Evelyn Joppen-Leysaht am 19.3.2015, 13:40 Uhr:
Herr Bremer, Sie geben wieder was viele Menschen und gestern vorallem auch Frankfurter denken. Demonstrationen ja, jeder soll seine Meinung sagen können. Wer dies aber durch Einsatz von Gewalt tut oder Gewalt in diesem Zusammenhang zulässt, hat dieses Recht verwirkt und ist mit Schuld, wenn sein eigentliches Anliegen nicht mehr gesehen wird. Das nun die Republik nicht über die Blockupy-Themen spricht, liegt an denen die bereits in den Morgenstunden Polizeiautos in Brand gesteckt haben, Ladengeschäfte demolierten und Eigentum Frankfurter Bürger beschädigten oder zerstörten. Und ehrlich gesagt, muss die Polizei solchem Verhalten massiv entgegen treten. Im Grundgesetz ist das Recht auf Demonstration und freie Meinungsäußerung verankert, nicht aber das Recht das Auto des Nachbarn anzuzünden oder ganze Innenstädte zu verwüsten.
 
LepidopterZebra Arbez am 19.3.2015, 12:43 Uhr:
Ob mit oder ohne Gewalt: Diese Bewegung ist nicht mehr aufzuhalten.Da können Sie ruhig noch tiefer in Ihr Wort-Schatz-Kästlein (faschistoid) greifen, Herr Autor.Wo ein paar Randalierer sich austoben, laufen neben ihnen Tausende, die vernünftig und ruhig an der Mit- und Umgestaltung dieses Systems arbeiten.

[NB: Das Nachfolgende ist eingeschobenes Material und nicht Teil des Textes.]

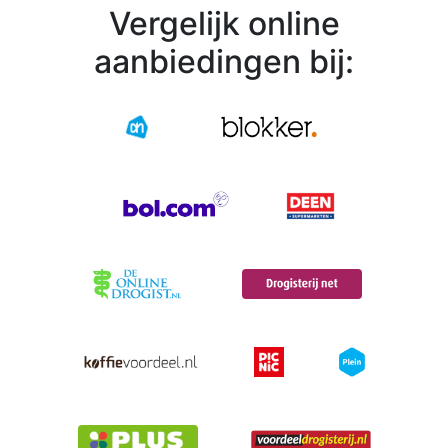
Vergelijk online
aanbiedingen bij:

Wie sagten schon einst die Bremer Stadtmusikanten? "Etwas Besseres als den Tod werdet ihr überall finden!"
 
Patrick Philipiak am 19.3.2015, 11:18 Uhr:
Über die 99% friedlicher Demonstranten wird kein Wort verloren? Ganz schwacher Artikel.
 
Simon Umbach am 19.3.2015, 01:59 Uhr:
Die ganze Berichterstattung über Blockupy ist einfach unerträglich, die Medien berichten über brennenden Autos, während am selben Tag 15.000-20.000 Menschen friedlich demonstrieren. Es ist klar und war von vornherein absehbar, dass sich gewaltbereite Idioten unter den Teilnehmern befinden, aber dass wir uns hier über brennende Autos aufregen, während anders wo auf der Welt Menschen sich entscheiden müssen zwischen Nahrungsmitteln oder lebenswichtigen Medikamenten, ist absolut ekeleregend, was sind wir bloß für Menschen???
 
Mikel Bühring-Uhle am 19.3.2015, 01:00 Uhr:
Vielen Dank für diese klaren Worte. So sehen es in meinem Umfeld viele. Und einige haben auch gar keinen Bock mehr auf irgendwas, was mit Blockupy zu tun hat. Sehr schade.